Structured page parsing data
==================================================
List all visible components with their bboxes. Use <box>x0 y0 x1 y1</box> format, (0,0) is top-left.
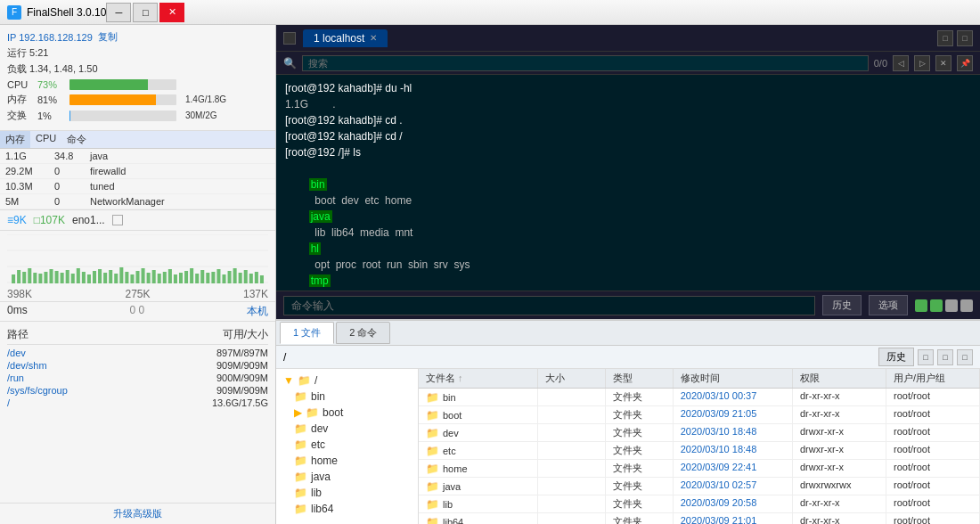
tree-item-java[interactable]: 📁 java <box>276 469 418 485</box>
upgrade-banner[interactable]: 升级高级版 <box>0 503 275 524</box>
chart-label-137k: 137K <box>243 288 268 300</box>
tree-item-bin[interactable]: 📁 bin <box>276 389 418 405</box>
runtime-label: 运行 5:21 <box>7 46 48 60</box>
fm-col-size[interactable]: 大小 <box>538 369 606 388</box>
disk-size: 13.6G/17.5G <box>212 397 268 408</box>
fm-col-type[interactable]: 类型 <box>606 369 674 388</box>
speed-section: 0ms 0 0 本机 <box>0 302 275 322</box>
tab-close-button[interactable]: ✕ <box>370 33 377 43</box>
chart-label-275k: 275K <box>125 288 150 300</box>
term-ctrl-1[interactable]: □ <box>937 30 953 46</box>
options-button[interactable]: 选项 <box>869 295 908 315</box>
col-cmd[interactable]: 命令 <box>61 131 92 148</box>
svg-rect-31 <box>152 270 156 283</box>
term-line: [root@192 kahadb]# cd . <box>285 112 971 128</box>
svg-rect-13 <box>55 271 59 283</box>
process-row[interactable]: 1.1G 34.8 java <box>0 149 275 164</box>
search-prev-button[interactable]: ◁ <box>893 55 909 71</box>
disk-path[interactable]: /run <box>7 373 216 383</box>
disk-path[interactable]: /dev/shm <box>7 360 216 371</box>
search-pin-button[interactable]: 📌 <box>957 55 973 71</box>
close-button[interactable]: ✕ <box>159 3 184 22</box>
process-row[interactable]: 5M 0 NetworkManager <box>0 194 275 209</box>
svg-rect-8 <box>28 268 31 283</box>
svg-rect-18 <box>82 272 86 283</box>
net-checkbox[interactable] <box>112 215 123 225</box>
svg-rect-34 <box>168 269 172 283</box>
file-row[interactable]: 📁lib 文件夹 2020/03/09 20:58 dr-xr-xr-x roo… <box>419 495 980 513</box>
file-row[interactable]: 📁home 文件夹 2020/03/09 22:41 drwxr-xr-x ro… <box>419 460 980 478</box>
tree-item-home[interactable]: 📁 home <box>276 453 418 469</box>
swap-label: 交换 <box>7 109 32 122</box>
maximize-button[interactable]: □ <box>133 3 158 22</box>
svg-rect-37 <box>184 271 188 283</box>
history-button[interactable]: 历史 <box>822 295 862 315</box>
fm-history-button[interactable]: 历史 <box>878 348 914 366</box>
file-row[interactable]: 📁dev 文件夹 2020/03/10 18:48 drwxr-xr-x roo… <box>419 424 980 442</box>
tree-item-dev[interactable]: 📁 dev <box>276 421 418 437</box>
file-row[interactable]: 📁etc 文件夹 2020/03/10 18:48 drwxr-xr-x roo… <box>419 442 980 460</box>
svg-rect-20 <box>93 271 96 283</box>
tree-item-lib[interactable]: 📁 lib <box>276 485 418 501</box>
file-row[interactable]: 📁java 文件夹 2020/03/10 02:57 drwxrwxrwx ro… <box>419 478 980 495</box>
tab-commands[interactable]: 2 命令 <box>336 322 390 344</box>
term-line: [root@192 kahadb]# du -hl <box>285 80 971 96</box>
svg-rect-51 <box>260 275 264 283</box>
cpu-progress-bar <box>69 79 148 90</box>
tree-item-root[interactable]: ▼ 📁 / <box>276 373 418 389</box>
term-ctrl-2[interactable]: □ <box>957 30 973 46</box>
disk-path[interactable]: /sys/fs/cgroup <box>7 385 216 396</box>
svg-rect-24 <box>114 274 118 283</box>
tab-files[interactable]: 1 文件 <box>280 322 334 344</box>
tree-item-etc[interactable]: 📁 etc <box>276 437 418 453</box>
disk-row: / 13.6G/17.5G <box>7 397 268 408</box>
minimize-button[interactable]: ─ <box>106 3 131 22</box>
file-row[interactable]: 📁lib64 文件夹 2020/03/09 21:01 dr-xr-xr-x r… <box>419 513 980 524</box>
search-next-button[interactable]: ▷ <box>914 55 930 71</box>
fm-col-mtime[interactable]: 修改时间 <box>674 369 793 388</box>
command-input[interactable] <box>283 296 815 315</box>
svg-rect-11 <box>44 272 47 283</box>
term-line: [root@192 kahadb]# cd / <box>285 128 971 144</box>
file-row[interactable]: 📁boot 文件夹 2020/03/09 21:05 dr-xr-xr-x ro… <box>419 406 980 424</box>
svg-rect-7 <box>22 272 26 283</box>
terminal-body[interactable]: [root@192 kahadb]# du -hl 1.1G . [root@1… <box>276 75 980 291</box>
svg-rect-19 <box>87 274 91 283</box>
terminal-tab-1[interactable]: 1 localhost ✕ <box>303 29 388 47</box>
tree-item-lib64[interactable]: 📁 lib64 <box>276 501 418 517</box>
terminal-header: 1 localhost ✕ □ □ <box>276 25 980 52</box>
main-layout: IP 192.168.128.129 复制 运行 5:21 负载 1.34, 1… <box>0 25 980 524</box>
status-dot-green <box>915 299 927 312</box>
app-title: FinalShell 3.0.10 <box>27 6 106 19</box>
tab-checkbox[interactable] <box>283 32 296 45</box>
fm-ctrl-3[interactable]: □ <box>957 349 973 365</box>
disk-path[interactable]: /dev <box>7 348 216 358</box>
fm-table-header: 文件名 大小 类型 修改时间 权限 用户/用户组 <box>419 369 980 389</box>
disk-path[interactable]: / <box>7 397 212 408</box>
copy-button[interactable]: 复制 <box>98 30 118 44</box>
svg-rect-36 <box>179 273 183 283</box>
fm-ctrl-2[interactable]: □ <box>937 349 953 365</box>
search-input[interactable] <box>302 55 869 71</box>
svg-rect-50 <box>255 272 258 283</box>
svg-rect-45 <box>228 271 232 283</box>
search-close-button[interactable]: ✕ <box>935 55 951 71</box>
tree-item-boot[interactable]: ▶ 📁 boot <box>276 405 418 421</box>
svg-rect-10 <box>38 274 42 283</box>
term-ls-output: bin boot dev etc home java lib lib64 med… <box>285 160 971 291</box>
fm-col-owner[interactable]: 用户/用户组 <box>886 369 980 388</box>
fm-ctrl-1[interactable]: □ <box>918 349 934 365</box>
disk-row: /dev/shm 909M/909M <box>7 360 268 371</box>
col-mem[interactable]: 内存 <box>0 131 30 148</box>
net-recv: ≡9K <box>7 214 27 226</box>
process-row[interactable]: 10.3M 0 tuned <box>0 179 275 194</box>
fm-col-perm[interactable]: 权限 <box>793 369 886 388</box>
fm-col-name[interactable]: 文件名 <box>419 369 538 388</box>
col-cpu[interactable]: CPU <box>30 131 61 148</box>
process-row[interactable]: 29.2M 0 firewalld <box>0 164 275 179</box>
disk-row: /dev 897M/897M <box>7 348 268 358</box>
right-panel: 1 localhost ✕ □ □ 🔍 0/0 ◁ ▷ ✕ 📌 [root@19… <box>276 25 980 524</box>
app-icon: F <box>7 5 21 20</box>
file-row[interactable]: 📁bin 文件夹 2020/03/10 00:37 dr-xr-xr-x roo… <box>419 389 980 406</box>
svg-rect-38 <box>190 268 193 283</box>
==================================================
_Exercise_
Wherever the string "boot" occurs in the records, copy the line it is in.

_Solution_
file-row[interactable]: 📁boot 文件夹 2020/03/09 21:05 dr-xr-xr-x ro… <box>419 406 980 424</box>
tree-item-boot[interactable]: ▶ 📁 boot <box>276 405 418 421</box>
term-ls-output: bin boot dev etc home java lib lib64 med… <box>285 160 971 291</box>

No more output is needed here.